Yani sen de denizsen be Marmara,
İki boğazın var diye göl demiyorlarsa sana,
Canına okurum ben böyle işin.
Haberin var mı ben altı boğaza birden bakarım,
Benden sorulur Elif'imin,
Benden sorulur dört şeytanımın karın tokluğu.
Senin İstanbul'un okula gider mi, kağıt kalem ister mi?
Çanakkale'nin çocuk felci, yatak yorgan yatması var mıdır?
Adalarından birinin bile ah Marmara kara mıdır bahtı?

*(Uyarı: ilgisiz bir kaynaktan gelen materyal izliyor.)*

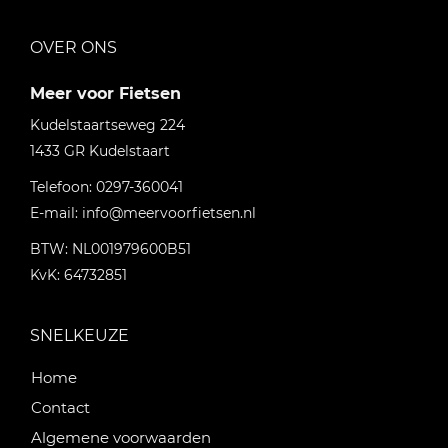
OVER ONS
Meer voor Fietsen
Kudelstaartseweg 224
1433 GR
Kudelstaart
Telefoon:
0297-360041
E-mail:
info@meervoorfietsen.nl
BTW: NL001979600B51
KvK: 64732851
SNELKEUZE
Home
Contact
Algemene voorwaarden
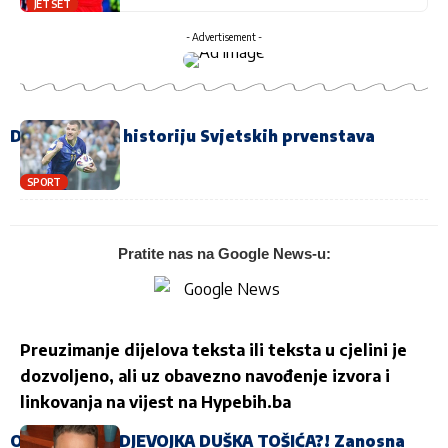
JET SET
- Advertisement -
Džeko ulazi u historiju Svjetskih prvenstava
SPORT
Pratite nas na Google News-u:
Preuzimanje dijelova teksta ili teksta u cjelini je
dozvoljeno, ali uz obavezno navođenje izvora i
linkovanja na vijest na
Hypebih.ba
OVO JE NOVA DJEVOJKA DUŠKA TOŠIĆA?! Zanosna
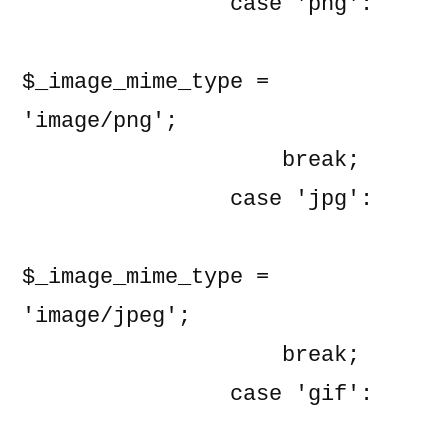
                case 'png':

$_image_mime_type = 
'image/png';

                    break;

                case 'jpg':

$_image_mime_type = 
'image/jpeg';

                    break;

                case 'gif':
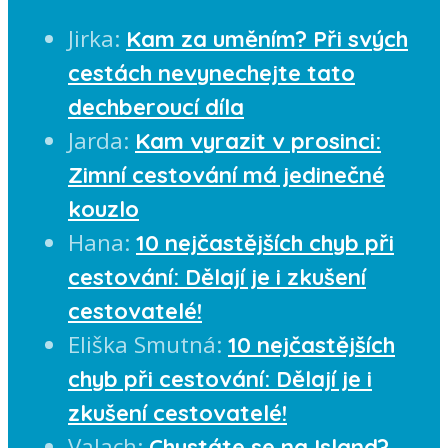
Jirka
:
Kam za uměním? Při svých
cestách nevynechejte tato
dechberoucí díla
Jarda
:
Kam vyrazit v prosinci:
Zimní cestování má jedinečné
kouzlo
Hana
:
10 nejčastějších chyb při
cestování: Dělají je i zkušení
cestovatelé!
Eliška Smutná
:
10 nejčastějších
chyb při cestování: Dělají je i
zkušení cestovatelé!
Valach
:
Chystáte se na Island?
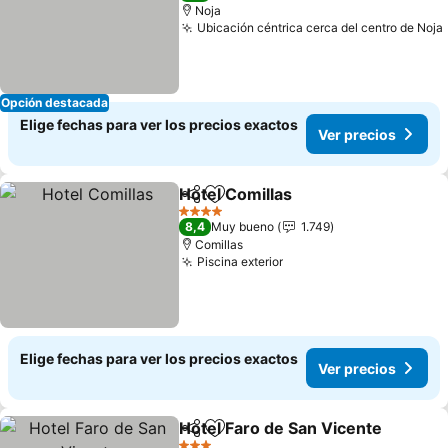
Noja
Ubicación céntrica cerca del centro de Noja
Opción destacada
Elige fechas para ver los precios exactos
Ver precios
Hotel Comillas
Compartir
Agregar a favoritos
4 Estrellas
8,4
Muy bueno
1.749
Comillas
Piscina exterior
Elige fechas para ver los precios exactos
Ver precios
Hotel Faro de San Vicente
Compartir
Agregar a favoritos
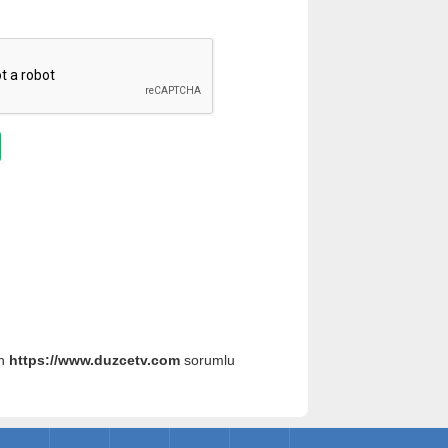
an
https://www.duzcetv.com
sorumlu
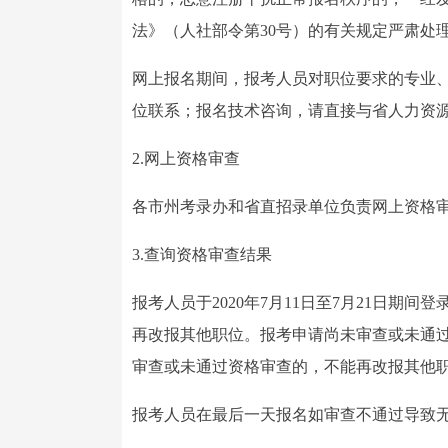
法》（人社部令第30号）的有关规定严肃处
网上报名期间，报考人员对职位要求的专业
位联系；报名技术咨询，请直接与省人力资
2.网上资格审查
各市州考录办和省直招录单位负责网上资格审查工作，
3.查询资格审查结果
报考人员于2020年7月11日至7月21日
再改报其他职位。报考申请尚未审查或未通过资
审查或未通过资格审查的，不能再改报其他
报考人员在最后一天报名如审查不通过导致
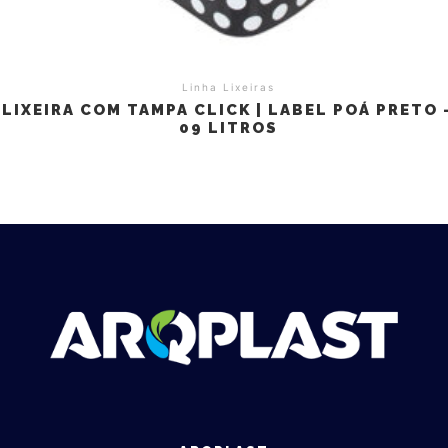
Linha Lixeiras
LIXEIRA COM TAMPA CLICK | LABEL POÁ PRETO 
09 LITROS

Yani sen de denizsen Marmara,
Otur hesapla bak, üç kere daha denizim senden,
Ama bana deniz diyen yok o başka dava.
Sarıyer'in oralara mavi bir nokta koyan yok,
Atlaslara falan da yazılmaz tüh ki adım .
Ne dersen de dünya tersine dönüyor Marmara,
Seni boğazlar besliyor iki ucundan,
Ben de altı boğazı ay ortası biten maaşla.
Kızıp köpürme ama,
Hiç deniz görmesek yutardık belki Marmara...
Akgün AKOVA
5 yorum:
Eğer "Alakalı çağrışım" kafasına bağlanırsak, bu şirin altına Cemal Süreya'nın "Uçurumda Açan" şiirinden şu dörtlüğü de ekleyebilmemiz mümkün:
"Selam size büyük durumlar, doruk anlar
Dağ görgüsü kazanır Ağrı'yı bir kez görse de kişi
Marmara'dan yirmi yılda çıkaramayacağı gerçeği
Okyanusu beş dakika seyretmekle kavrar"
kaş göz arasında çıldırıyosun.
her şeyi birbirine bağlamaya çalışıyosun.
bu arada ben meks.
sunay akin a donustugunun farkindasindir umarim.
atıf müthiş tespit.ben sakat bu arada.
Atıf bu yorumunu okuduğumdan beri ciddi ciddi kendimi sorguluyorum ben neyim ve nereye gidiyorum diye.